By the way... while I like Battlegroup a lot, I dislike the artillery system, it is crap as crap ti could be more or less on par with the original Rapid Fire and utterly idiotic (when I start to see deviation dices I realize it is fantasy...). Sorry to sound hars, but when people say Rule X is the best without any other comment I feel they are about to become Gollum...  lol


Title: Re: Speak to me of Early War rules...
Post by: SteveBurt on July 25, 2018, 12:02:56 PM
One thing Battlefront:WW2 does really well is artillery. In fact I've never seen a better system in a WW2 rule set. Really reflects national doctrine for artillery.
(e.g. whether you can use  a concentration, or in the case of the US, Time on Target bombardments, speculative fire at terrain features, smoke, mixed barrages, you name it). It also handles airstrikes pretty well.

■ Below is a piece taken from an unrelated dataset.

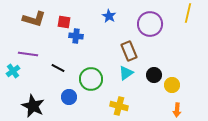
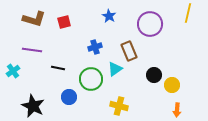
red square: rotated 24 degrees counterclockwise
blue cross: moved 19 px right, 11 px down; rotated 24 degrees counterclockwise
purple line: moved 4 px right, 4 px up
black line: rotated 16 degrees counterclockwise
cyan triangle: moved 11 px left, 4 px up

Rapid Fire is a skirmish set pretending to be a high level one; version 2 is a bit better but doesn't really solve the underlying problems.
Title: Re: Speak to me of Early War rules...

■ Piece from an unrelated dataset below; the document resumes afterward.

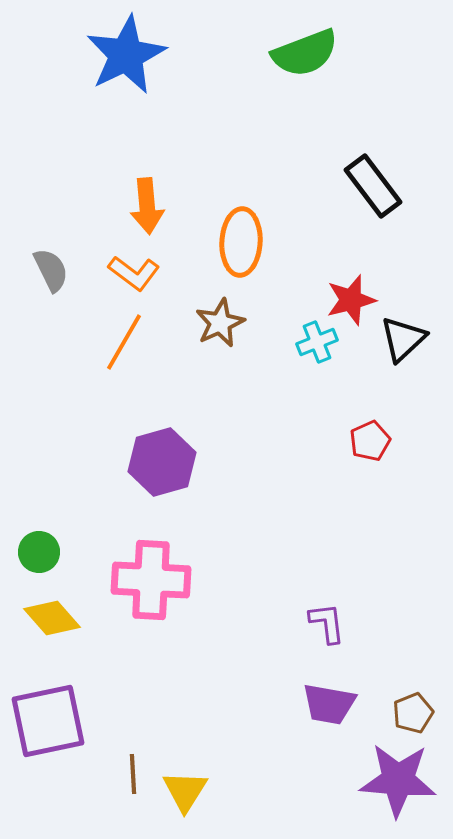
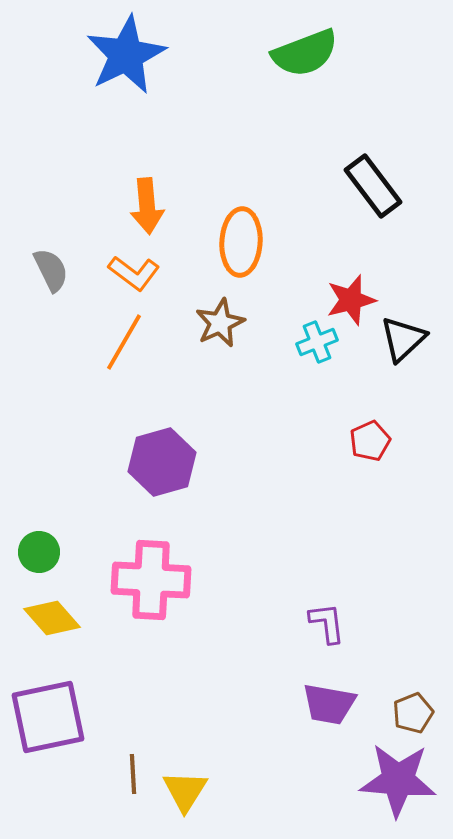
purple square: moved 4 px up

Post by: Arlequín on July 25, 2018, 12:32:25 PM
My thanks to Arrigo and Steve Burt for their insightful comments on Battlefront WWII. It's not a rule set I'd considered previously and I've been looking for something larger than platoon-company level recently.

 :)
Title: Re: Speak to me of Early War rules...
Post by: Arrigo on July 25, 2018, 01:51:41 PM
One thing Battlefront:WW2 does really well is artillery. In fact I've never seen a better system in a WW2 rule set. Really reflects national doctrine for artillery.

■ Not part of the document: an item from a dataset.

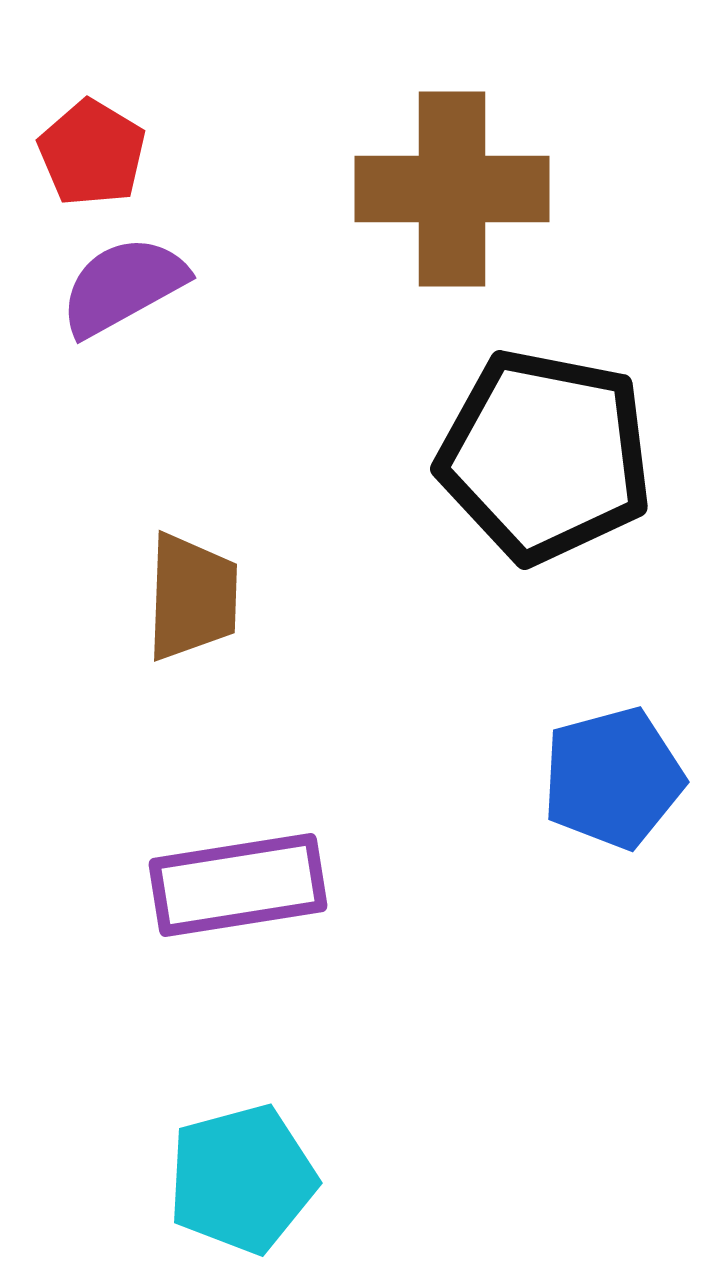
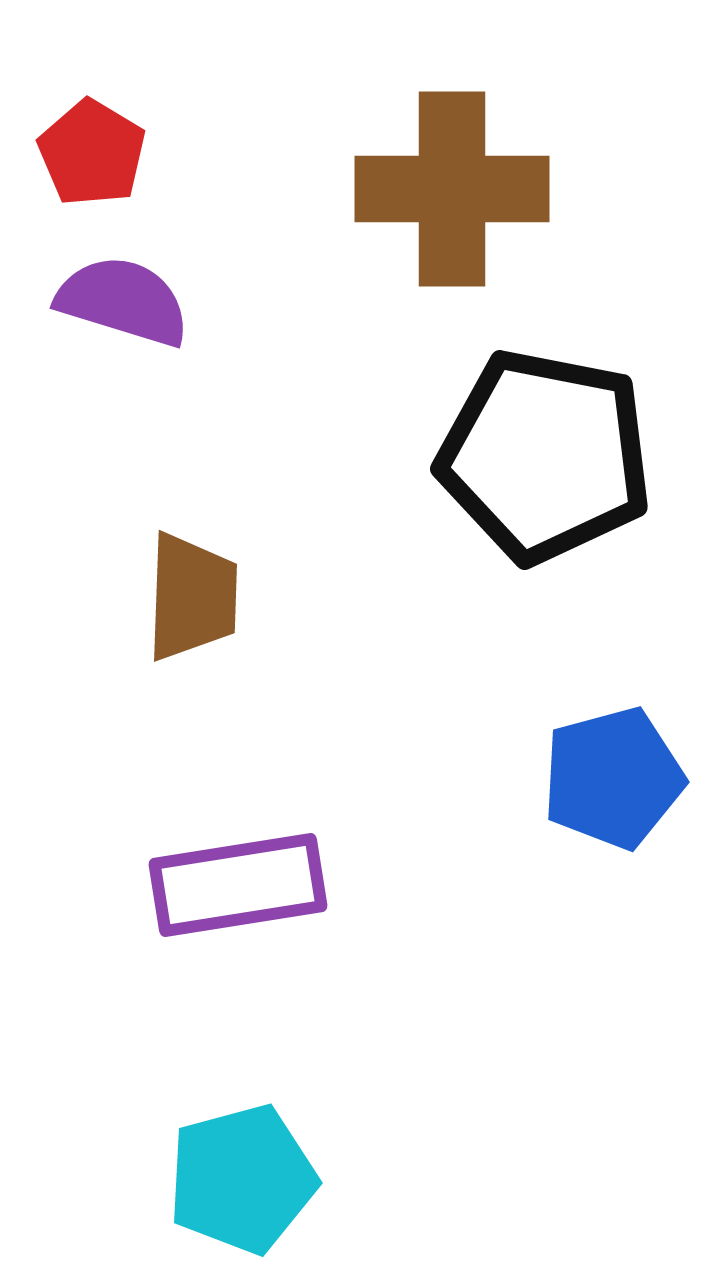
purple semicircle: moved 15 px down; rotated 46 degrees clockwise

(e.g. whether you can use  a concentration, or in the case of the US, Time on Target bombardments, speculative fire at terrain features, smoke, mixed barrages, you name it). It also handles airstrikes pretty well.
Rapid Fire is a skirmish set pretending to be a high level one; version 2 is a bit better but doesn't really solve the underlying problems.

Perfectly agree, while I was armor by trade, artillery has become my pet peeve in rules. too often it seems completely random or depicted like a single tube is firing. Very few rules have any idea of sheaf patterns, or the fact that indirect fire is not that random but governed by ballistic laws (as long you have good maps and good FOO is not random at all. One of the issues I have is the dumping of spotting rounds and fire for effect all together. The best actual representation of the process was in some older editions of The Gamers Tactical Combat Series. You actually fired the spotting rounds until they were on target and the switched to FFE, but it was quite tedious. Firing spotting rounds is not a thing I like to do all the time. It was streamlined later on, but it works for a game were a counter is a platoon and a turn 15-20 minutes.  I usually like games where the spotting rounds process is abstracted (not omitted, but abstracted... another of my pet-peeves... as I said to the students, abstraction is when something is still in the game but you run it i n the background usually in the 'engine' itself, omission is when you just dump it out... usually the latter looks easier... but this is another story).

Rapid Fire... nice game but still a skirmish one pretending to be bigger, but its supplements are quite useful anyway. I found it easy to adapt scenarios to other rules. The OoB info are also good.